Many biological systems operate very close to the borders of what the laws of physics allow, so that they achieve the best possible performance given the physical constraints; this idea has been explored in examples ranging from photon counting in vision to bacterial metabolism to human movement control.  The most exciting possibility is that we can use the idea of optimality as a variational principle from which we could derive the properties of real biological systems, in detail.  I'll review (quickly) some successes of this approach, and then dig into two examples where we will soon have very quantitative confrontations between theory and experiment. 

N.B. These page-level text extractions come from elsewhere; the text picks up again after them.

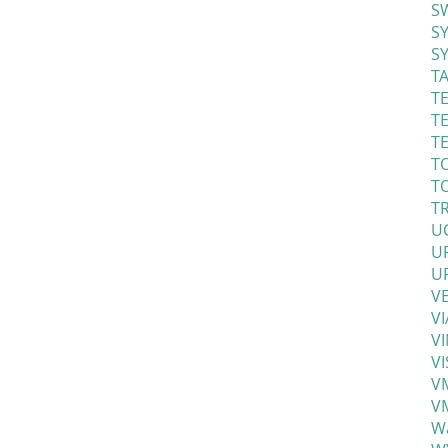
S
S
SY
T
T
T
TE
TO
TO
TR
UC
U
U
VE
VI
V
VI
V
VM
Wa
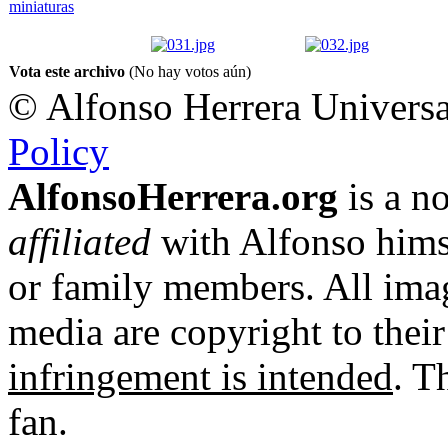
Vota este archivo
(No hay votos aún)
© Alfonso Herrera Universa
Policy
AlfonsoHerrera.org
is a no
affiliated
with Alfonso hims
or family members. All imag
media are copyright to thei
infringement is intended
. T
fan.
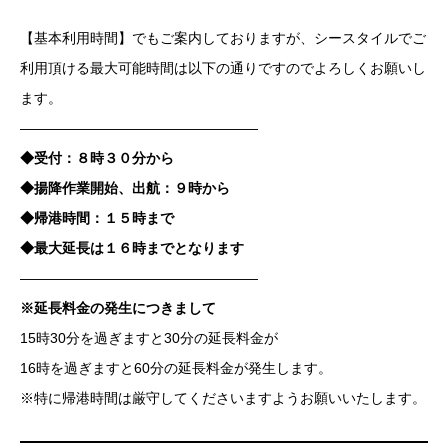
【基本利用時間】でもご案内しておりますが、シースタイルでご
利用頂ける最大可能時間は以下の通りですのでよろしくお願いし
ます。
—————————————————
◆受付：８時３０分から
◆揚降作業開始、出航：９時から
◆帰港時間：１５時まで
◆最大延長は１６時までとなります
—————————————————
※延長料金の発生につきまして
15時30分を過ぎますと30分の延長料金が
16時を過ぎますと60分の延長料金が発生します。
※特に帰港時間は厳守してくださいますようお願いいたします。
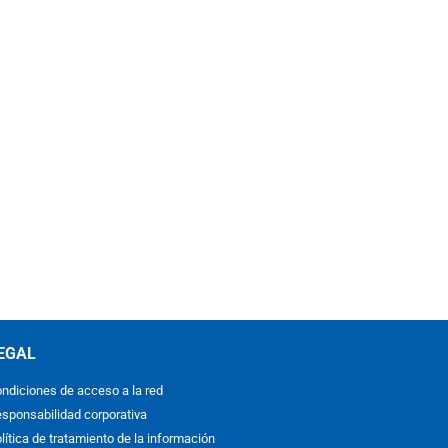
EGAL
ndiciones de acceso a la red
sponsabilidad corporativa
lítica de tratamiento de la información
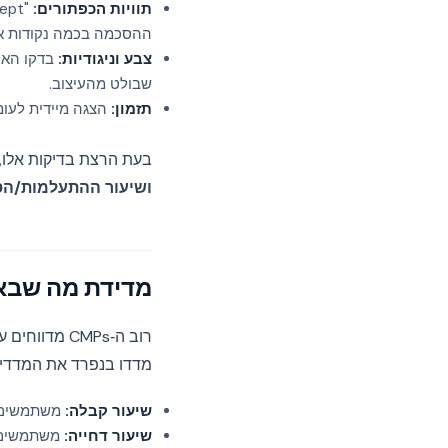
תוויות הכפתורים:
ההסכמה בכמה נקודות אח
צבע וניגודיות:
בדקו האם
שבולט מהעיצוב.
תזמון:
הצגה מיידית לעומ
בעת הרצת בדיקות אלו,
ושיעור ההתעלמות/הס
מדידת מה שבא
רוב ה‑CMPs 
מדדו בנפרד את המדדי
שיעור קבלה:
משתמשים שלחצו ב
שיעור דחייה:
משתמשים שלחצו ב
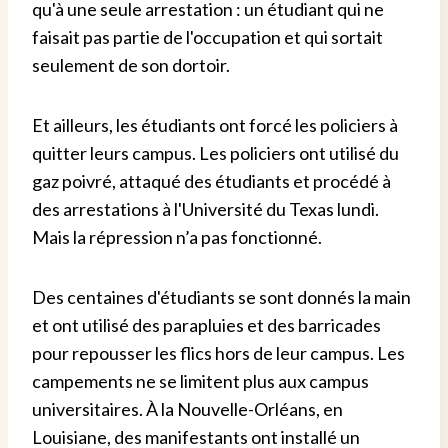
qu'à une seule arrestation : un étudiant qui ne
faisait pas partie de l'occupation et qui sortait
seulement de son dortoir.
Et ailleurs, les étudiants ont forcé les policiers à
quitter leurs campus. Les policiers ont utilisé du
gaz poivré, attaqué des étudiants et procédé à
des arrestations à l'Université du Texas lundi.
Mais la répression n’a pas fonctionné.
Des centaines d'étudiants se sont donnés la main
et ont utilisé des parapluies et des barricades
pour repousser les flics hors de leur campus. Les
campements ne se limitent plus aux campus
universitaires. À la Nouvelle-Orléans, en
Louisiane, des manifestants ont installé un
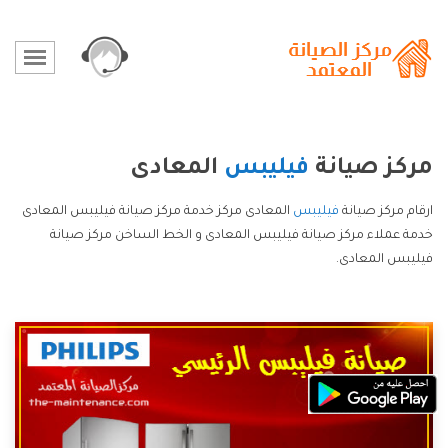
مركز صيانة
فيليبس
المعادى
ارقام مركز صيانة
فيليبس
المعادى مركز خدمة مركز صيانة فيليبس المعادى
خدمة عملاء مركز صيانة فيليبس المعادى و الخط الساخن مركز صيانة
فيليبس المعادى.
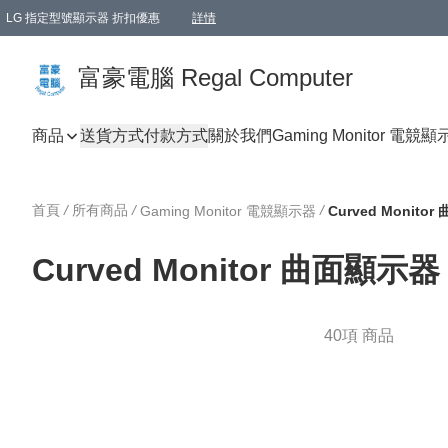
LG 指定型號顯示器 折扣優惠
詳情
富豪電腦 Regal Computer
商品
送貨方式
付款方式
關於我們
Gaming Monitor 電競
首頁
/
所有商品
/
/
Gaming Monitor 電競顯示器
Curved Monito
Curved Monitor 曲面顯示器
40項 商品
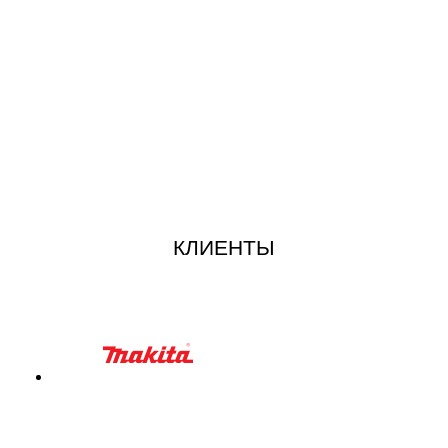
КЛИЕНТЫ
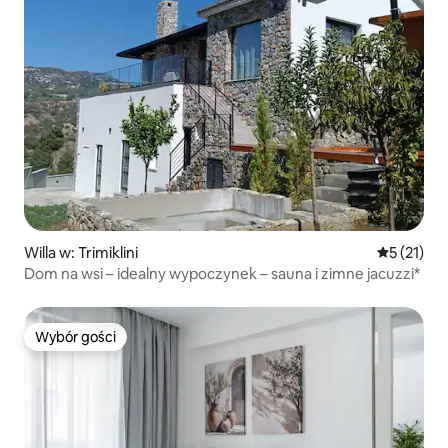
Willa w: Trimiklini
Średnia oce
5 (21)
Dom na wsi – idealny wypoczynek – sauna i zimne jacuzzi*
Wybór gości
Wybór gości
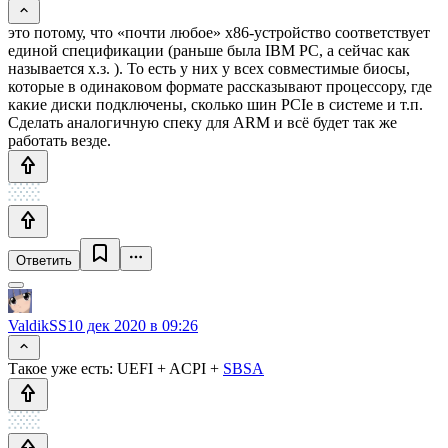
это потому, что «почти любое» x86-устройство соответствует
единой спецификации (раньше была IBM PC, а сейчас как
называется х.з. ). То есть у них у всех совместимые биосы,
которые в одинаковом формате рассказывают процессору, где
какие диски подключены, сколько шин PCIe в системе и т.п.
Сделать аналогичную спеку для ARM и всё будет так же
работать везде.
Ответить
ValdikSS
10 дек 2020 в 09:26
Такое уже есть: UEFI + ACPI +
SBSA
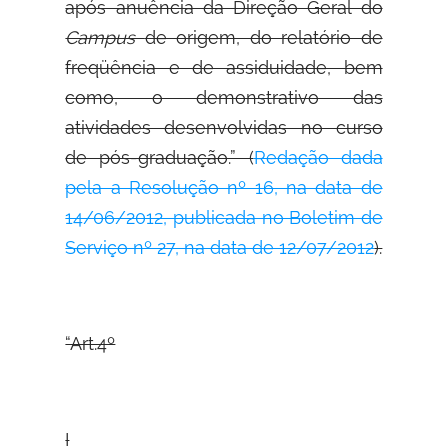
após anuência da Direção Geral do
Campus
de origem, do relatório de
freqüência e de assiduidade, bem
como, o demonstrativo das
atividades desenvolvidas no curso
de pós-graduação.” (
Redação dada
pela a Resolução nº 16, na data de
14/06/2012, publicada no Boletim de
Serviço nº 27, na data de 12/07/2012
).
“Art.4º
I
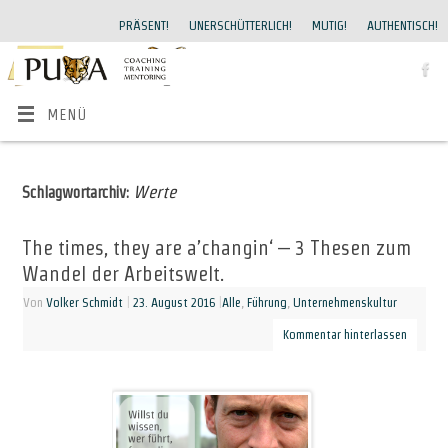
PRÄSENT!
UNERSCHÜTTERLICH!
MUTIG!
AUTHENTISCH!
MENÜ
Werte
Schlagwortarchiv:
The times, they are a’changin‘ – 3 Thesen zum
Wandel der Arbeitswelt.
Von
Volker Schmidt
|
23. August 2016
|
Alle
,
Führung
,
Unternehmenskultur
Kommentar hinterlassen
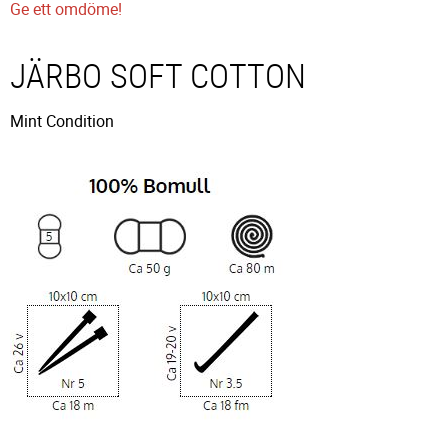
Ge ett omdöme!
JÄRBO SOFT COTTON
Mint Condition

In the first case, we consider the estimation of motion in the visual system.  The general theory of optimal estimation shows that the best estimates can be constructed as functional integrals over the joint distribution of input (movies falling on the retina) and desired output (movement velocity); where previous work has made models of these distributions, recent experiments make it possible to evaluate the relevant integrals by Monte Carlo sampling from the real distributions. 


In the second case, we will look at the transmission of information from the concentration of transcription factors to the expression levels of the genes that they regulate, and ask how the qualitative architecture and quantitative parameters of these networks can be chosen to optimize information flow; here the connections are to emerging experiments on the initial events in fruit fly development.  In both cases, we have direct evidence for performance near the physical limits, and the opportunity to test the predictions of a theory which promotes this optimization to a theoretical principle.  We'll also try to see to what extent such optimization is likely to be a general principle, as opposed to a series of anecdotes about particular systems.